Гримерши и осветители обступили приехавшую парочку, заахали, заохали, начали трясти Хрусталеву руку, обнимать Ингу.
— Смотрите, Инга Витальевна, а он у вас даже и не похудел! — воскликнула гримерша Лида. — Или вы его уже успели в ресторан завезти?
— Дома накормила, — с вызовом ответила Инга. — Мы успели домой заехать.
Марьяна стояла в стороне, не подошла, не произнесла ни слова. Хрусталев нашел ее глазами, помедлил немного и вдруг решительно направился прямо к ней.
— Мне тут успели рассказать, как вы меня пытались защитить, — сказал он, усмехнувшись и не глядя ей в глаза. — Я очень признателен. Но, право, не стоило.
— Я хотела вам помочь, — прыгающими губами выдавила она. — Я понимаю, что получилось очень глупо.
— Нет, вовсе не глупо. Немножко наивно.
— Ну, это как вышло… Еще раз простите.
— Спасибо, — сказал Хрусталев.
Они встретились глазами, и она испугалась, что заплачет. Сердце ее словно остановилось, лоб стянуло, она стала быстро и сильно бледнеть, полуоткрыла губы. Хрусталев сердито посмотрел на нее и сразу же отошел. Мячин начал что-то объяснять Таридзе, поминутно оглядываясь на Марьяну. Регина Марковна захлопала в ладоши:
— Актрисы! На грим!
— На грим так на грим! — весело отозвалась Инга. — Пойдемте, Марьяна!
Марьяна взглянула на нее почти в страхе:
«Неужели можно так притворяться? Неужели они все такие притворщики? Или это я чего-то не понимаю? Я знаю одно: я не подхожу им всем, они не такие, как я, как бабушка.
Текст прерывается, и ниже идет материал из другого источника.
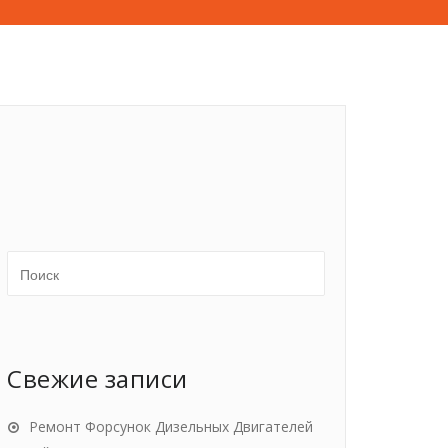
Свежие записи
Ремонт Форсунок Дизельных Двигателей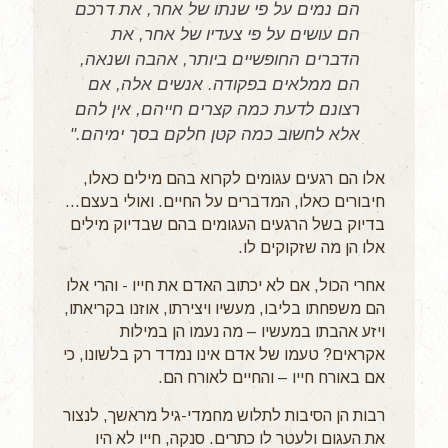
הם נמים על פי שנתו של אחר, את דרכם
הם עושים על פי צעדיו של אחר, את
הדברים החופשיים ביותר, אהבה ושנאה,
הם ממלאים בפקודה. אנשים אלה, אם
רצונם לדעת כמה קצרים חייהם, אין להם
אלא לחשוב כמה קטן חלקם בסך ימיהם."
אלו הם רגעים עגומים לקרוא בהם מילים כאלו,
חיבורים כאלו, המדברים על החיים. ואולי בעצם...
בדיוק בשל הרגעים העגומים בהם שבדיוק מילים
אלו הן מה שזקוקים לו.
אחרי הכול, אם לא יכתוב האדם את חייו - והרי אלו
הם משפחתו בליבו, מעשיו ויצירתו, אוזנו בקריאתו,
ויזע אהבתו במעשיו – מה נעמו הן במילות
אקראים? טעמו של אדם אינו נמדד רק בלשונו, כי
אם באורח חייו – והחיים לאורח הם.
רבות הן הסיבות לתלוש מחמדי-גיל מראשך, לנצור
את העגום ולעטר לו כתרים. סנקה, חייו לא היו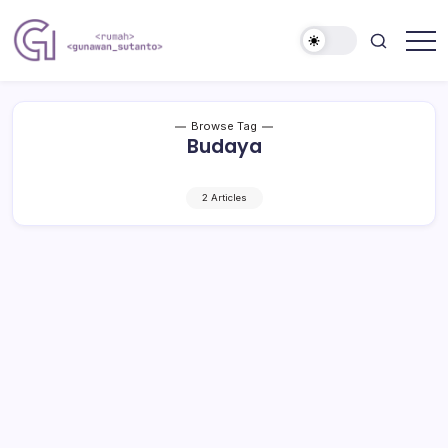
Skip
to
content
Nulis
Gunawan
Kalau
Sutanto
Sempat
Website
Browse Tag
Budaya
2 Articles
Даже Санча, хотя он и делает вид, что ему очень уютно здесь, даже он не такой, как они…»
Когда три дня назад Инга залепила ей пощечину, она, не помня себя, убежала и почти до утра просидела на лавочке, стуча зубами и пытаясь согреться. Она не знала, на что решиться, как поступить, куда деваться, и ей казалось, что нужно быстро собрать свои вещи и, пока все еще спят, дойти до шоссе, поймать попутку, вернуться домой, лечь за шкаф и плакать, и плакать, и плакать, ничего не объясняя бабушке, потому что бабушка сразу умрет от разрыва сердца…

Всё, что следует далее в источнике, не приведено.